Task objective: Skipping all pictures, please restate word for word the lines from the one that contains "Olympics where he" through the last line of the entries.

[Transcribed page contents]
§
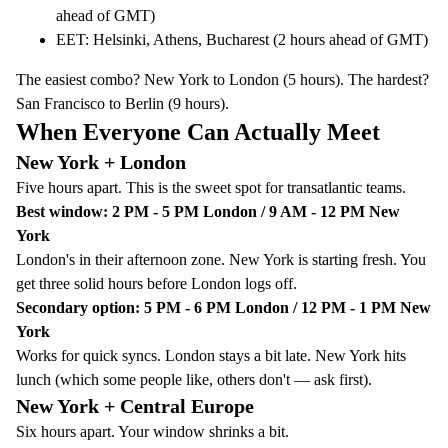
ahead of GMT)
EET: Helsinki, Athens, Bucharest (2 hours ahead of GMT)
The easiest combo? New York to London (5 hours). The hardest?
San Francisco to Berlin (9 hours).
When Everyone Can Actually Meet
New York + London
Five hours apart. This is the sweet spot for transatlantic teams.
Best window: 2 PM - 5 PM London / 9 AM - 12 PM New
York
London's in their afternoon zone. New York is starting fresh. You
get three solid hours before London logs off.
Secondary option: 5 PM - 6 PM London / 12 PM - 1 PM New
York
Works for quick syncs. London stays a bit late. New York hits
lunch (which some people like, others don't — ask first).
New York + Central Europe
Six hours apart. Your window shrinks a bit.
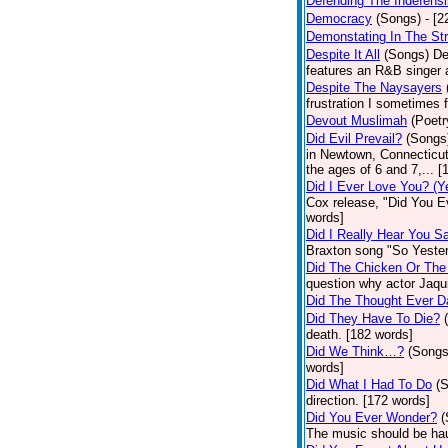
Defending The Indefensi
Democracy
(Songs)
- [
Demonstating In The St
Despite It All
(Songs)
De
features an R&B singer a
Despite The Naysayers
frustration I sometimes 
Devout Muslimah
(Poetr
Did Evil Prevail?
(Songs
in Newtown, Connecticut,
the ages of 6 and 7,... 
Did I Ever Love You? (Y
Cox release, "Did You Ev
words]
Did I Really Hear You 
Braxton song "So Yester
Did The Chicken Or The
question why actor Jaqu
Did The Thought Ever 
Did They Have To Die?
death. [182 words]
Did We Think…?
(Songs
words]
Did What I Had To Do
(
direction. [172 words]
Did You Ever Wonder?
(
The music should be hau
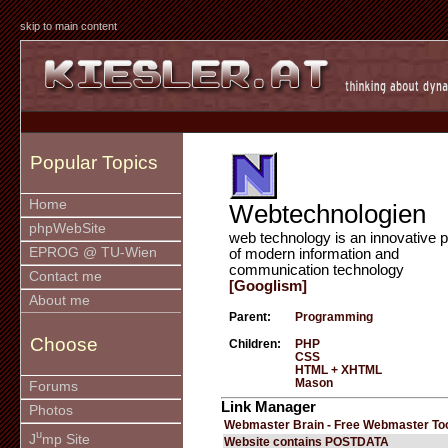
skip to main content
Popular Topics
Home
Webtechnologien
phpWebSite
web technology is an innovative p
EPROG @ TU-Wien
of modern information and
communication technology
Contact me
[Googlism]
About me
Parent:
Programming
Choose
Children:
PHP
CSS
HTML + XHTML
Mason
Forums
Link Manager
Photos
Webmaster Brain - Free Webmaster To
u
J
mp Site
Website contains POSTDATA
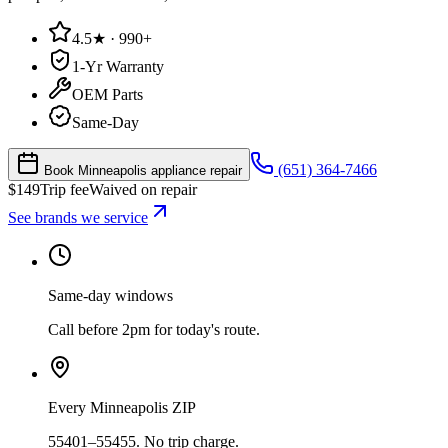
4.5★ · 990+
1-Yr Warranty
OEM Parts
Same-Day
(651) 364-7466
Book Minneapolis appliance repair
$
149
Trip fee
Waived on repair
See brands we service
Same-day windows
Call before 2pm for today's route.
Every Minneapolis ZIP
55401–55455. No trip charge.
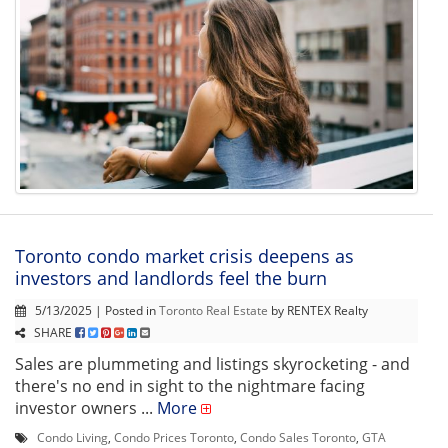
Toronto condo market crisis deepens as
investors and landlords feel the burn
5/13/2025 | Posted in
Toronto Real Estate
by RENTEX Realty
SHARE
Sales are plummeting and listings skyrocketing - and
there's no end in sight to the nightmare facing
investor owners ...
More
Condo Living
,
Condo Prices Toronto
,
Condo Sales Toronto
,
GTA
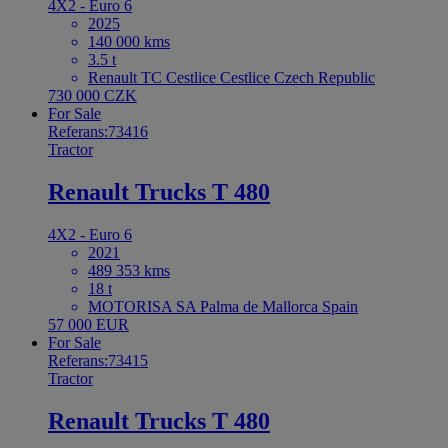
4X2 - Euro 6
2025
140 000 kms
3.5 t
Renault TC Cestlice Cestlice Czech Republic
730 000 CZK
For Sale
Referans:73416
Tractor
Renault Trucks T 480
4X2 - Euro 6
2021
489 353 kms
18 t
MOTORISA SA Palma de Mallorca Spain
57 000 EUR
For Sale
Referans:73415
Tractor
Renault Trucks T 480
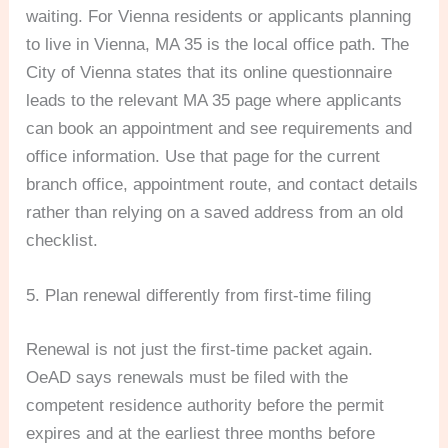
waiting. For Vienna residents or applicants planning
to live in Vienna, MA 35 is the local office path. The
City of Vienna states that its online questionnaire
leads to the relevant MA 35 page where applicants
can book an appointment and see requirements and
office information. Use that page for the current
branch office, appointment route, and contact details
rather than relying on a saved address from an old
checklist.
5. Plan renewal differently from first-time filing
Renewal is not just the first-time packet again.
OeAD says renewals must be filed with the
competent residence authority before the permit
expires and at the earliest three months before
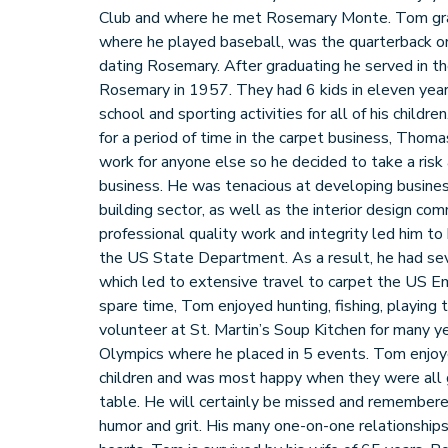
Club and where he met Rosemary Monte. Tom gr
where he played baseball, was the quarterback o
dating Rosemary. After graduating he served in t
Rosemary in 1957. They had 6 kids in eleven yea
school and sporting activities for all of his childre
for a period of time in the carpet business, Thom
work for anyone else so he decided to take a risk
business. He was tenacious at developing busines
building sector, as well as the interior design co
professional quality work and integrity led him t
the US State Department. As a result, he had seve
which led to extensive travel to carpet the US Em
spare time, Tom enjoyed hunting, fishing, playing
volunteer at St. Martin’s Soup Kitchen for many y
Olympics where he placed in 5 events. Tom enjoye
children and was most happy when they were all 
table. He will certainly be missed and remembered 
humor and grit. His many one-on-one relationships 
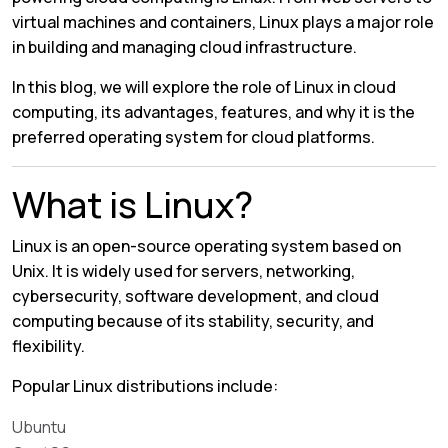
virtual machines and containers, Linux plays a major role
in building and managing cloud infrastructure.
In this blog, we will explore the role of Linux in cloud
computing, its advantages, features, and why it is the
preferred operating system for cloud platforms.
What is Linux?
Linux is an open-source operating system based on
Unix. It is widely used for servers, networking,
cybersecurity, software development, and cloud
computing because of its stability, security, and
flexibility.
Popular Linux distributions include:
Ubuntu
§
Exercise solution:
Olympics where he placed in 5 events. Tom enjoye
children and was most happy when they were all 
table. He will certainly be missed and remembered 
humor and grit. His many one-on-one relationships 
virtual machines and containers, Linux plays a major role
in building and managing cloud infrastructure.
In this blog, we will explore the role of Linux in cloud
computing, its advantages, features, and why it is the
preferred operating system for cloud platforms.
What is Linux?
Linux is an open-source operating system based on
Unix. It is widely used for servers, networking,
cybersecurity, software development, and cloud
computing because of its stability, security, and
flexibility.
Popular Linux distributions include:
Ubuntu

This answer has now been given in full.